# [WHAT TO WORK ON]
Starting at the first line of the listing below, repeat each line exactly until the line containing "This pragmatic approach", which you include. Leave out pictures.

# [DATA SHOWN]

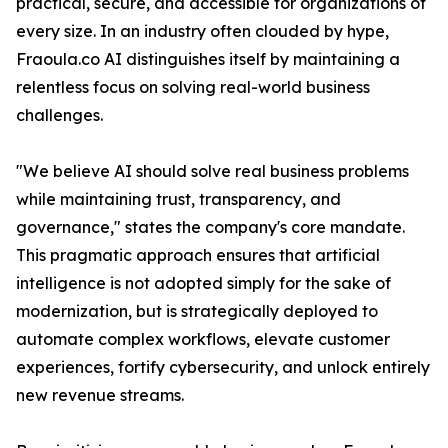
practical, secure, and accessible for organizations of
every size. In an industry often clouded by hype,
Fraoula.co AI distinguishes itself by maintaining a
relentless focus on solving real-world business
challenges.
"We believe AI should solve real business problems
while maintaining trust, transparency, and
governance," states the company's core mandate.
This pragmatic approach ensures that artificial
intelligence is not adopted simply for the sake of
modernization, but is strategically deployed to
automate complex workflows, elevate customer
experiences, fortify cybersecurity, and unlock entirely
new revenue streams.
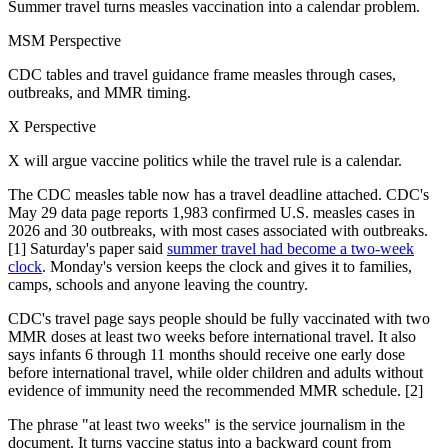
Summer travel turns measles vaccination into a calendar problem.
MSM Perspective
CDC tables and travel guidance frame measles through cases,
outbreaks, and MMR timing.
X Perspective
X will argue vaccine politics while the travel rule is a calendar.
The CDC measles table now has a travel deadline attached. CDC's
May 29 data page reports 1,983 confirmed U.S. measles cases in
2026 and 30 outbreaks, with most cases associated with outbreaks.
[1] Saturday's paper said
summer travel had become a two-week
clock
. Monday's version keeps the clock and gives it to families,
camps, schools and anyone leaving the country.
CDC's travel page says people should be fully vaccinated with two
MMR doses at least two weeks before international travel. It also
says infants 6 through 11 months should receive one early dose
before international travel, while older children and adults without
evidence of immunity need the recommended MMR schedule. [2]
The phrase "at least two weeks" is the service journalism in the
document. It turns vaccine status into a backward count from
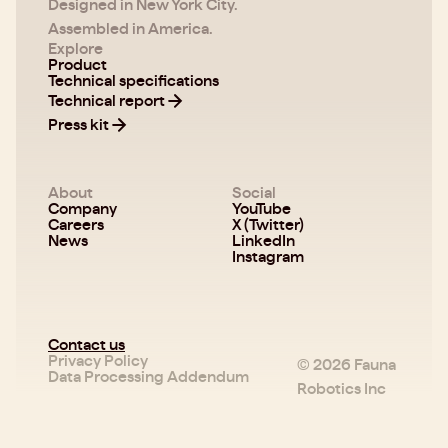
Designed in New York City.
Assembled in America.
Explore
Product
Technical specifications
Technical report
Press kit
About
Social
Company
YouTube
Careers
X (Twitter)
News
LinkedIn
Instagram
Contact us
Privacy Policy
©
2026
Fauna
Data Processing Addendum
Robotics Inc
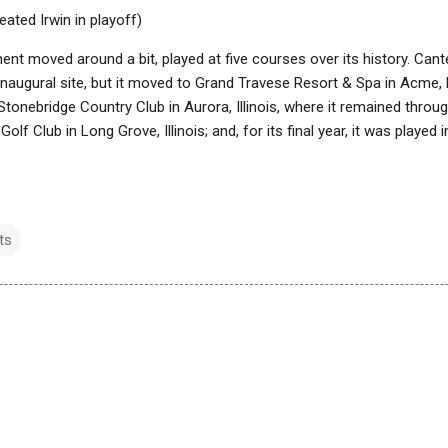
ated Irwin in playoff)
ent moved around a bit, played at five courses over its history. Cant
augural site, but it moved to Grand Travese Resort & Spa in Acme, Mi
tonebridge Country Club in Aurora, Illinois, where it remained thro
lf Club in Long Grove, Illinois; and, for its final year, it was played
ts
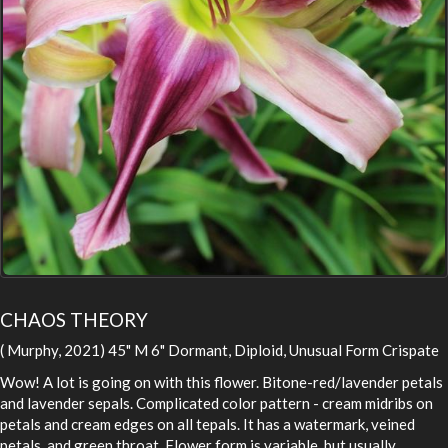
CHAOS THEORY
( Murphy, 2021) 45" M 6" Dormant, Diploid, Unusual Form Crispate
Wow! A lot is going on with this flower. Bitone-red/lavender petals
and lavender sepals. Complicated color pattern - cream midribs on
petals and cream edges on all tepals. It has a watermark, veined
petals, and green throat. Flower form is variable, but usually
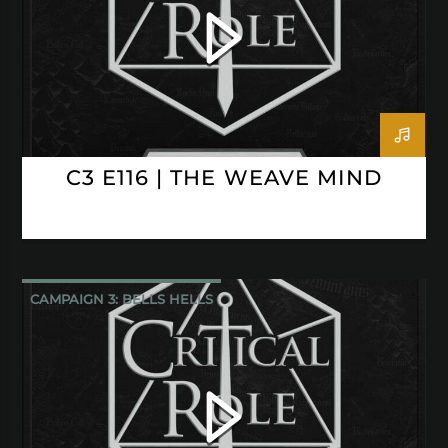
C3 E116 | THE WEAVE MIND
CAMPAIGN 3: BELLS HELLS
CRITICAL ROLE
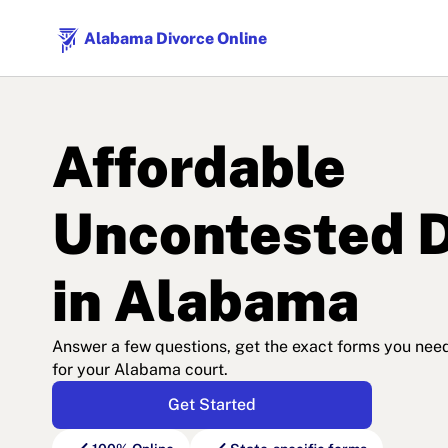
Alabama Divorce Online
Affordable
Uncontested D
in Alabama
Answer a few questions, get the exact forms you need, 
for your Alabama court.
Get Started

# [ANSWER TO THE EXERCISE]
practical, secure, and accessible for organizations of
every size. In an industry often clouded by hype,
Fraoula.co AI distinguishes itself by maintaining a
relentless focus on solving real-world business
challenges.
"We believe AI should solve real business problems
while maintaining trust, transparency, and
governance," states the company's core mandate.
This pragmatic approach ensures that artificial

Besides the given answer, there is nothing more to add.